The government has launched an independent review into the prudential supervision of the Co-operative Bank between 2008 and 2013, as the Financial Conduct Authority (FCA) banned its former chair today (6 March).
Paul Flowers, who was chair of Co-op Bank between 15 April 2010 and 5 June 2013, was charged with possession of class A and class C drugs in 2014.
The watchdog banned him from the financial services industry, after concluding that his “conduct demonstrated a lack of fitness and propriety required to work” in the market.
The FCA found that during his tenure at the bank Mr Flowers “used his work mobile telephone to make a number of inappropriate telephone calls to a premium rate chat line in breach of Co-op Group and Co-op Bank policies”.
He also “used his work email account to send and receive sexually explicit and otherwise inappropriate messages, and to discuss illegal drugs, in breach of Co-op Group and Co-op Bank policies, despite having been previously warned about his earlier misconduct”, the watchdog said.
According to Mark Steward, FCA’s executive director of enforcement and market oversight, “the role of chair occupies a unique place of trust and influence”.
He said: “The chair is pivotal in setting expectations of a company’s culture, values and behaviours.
“Mr Flowers failed in his duty to lead by example and to meet the high standards of integrity and probity demanded by the role.
“These high standards are what the financial services industry and the wider community rightly expect of its senior individuals. Where a chair, or other senior individual, fails to discharge these standards the FCA will hold them to account.”
The economic secretary to the Treasury John Glen is now launching a formal review of the supervision of Co-op Bank, now that the FCA has concluded its enforcement investigations.
The independent review will look into the supervision of the bank during a significant period for the firm, including its withdrawal from the bidding process to purchase 632 bank branches from Lloyds Banking Group - known as “Project Verde”- in 2013, to understand what lessons can be learned.
Co-op’s Bank governance structure up at that time was “entirely inadequate” for a bank of any size, the Treasury Select Committee (TSC) concluded in its inquiry report, published in 2014.

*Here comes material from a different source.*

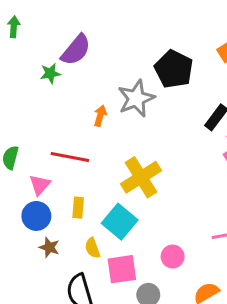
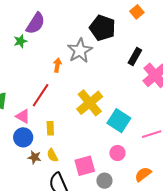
red line: (70, 157) -> (41, 95), turned -60
pink triangle: (40, 185) -> (23, 116), turned -35
cyan square: (120, 222) -> (119, 121), moved
yellow semicircle: (92, 248) -> (52, 155), moved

Mark Zelmer, former deputy superintendent of the Office of Superintendent of Financial Institutions, Canada, has been appointed by the Prudential Regulation Authority’s (PRA) to carry out the Independent review.
Mr Glen said: “The government committed to undertake an independent investigation in 2013, once the FCA’s regulatory action concluded. That regulatory action has now come to an end.
“The review will look at the actions, policies and approach of the Financial Services Authority, and latterly the PRA, as the institutions with statutory responsibility for the prudential supervision of the Co-op Bank during the period in question.”
Mr Glen added that as recommended by the TSC, the review will have full access to all relevant documents and correspondence, including the record of government contacts concerning the Lloyds “Verde” bidding process.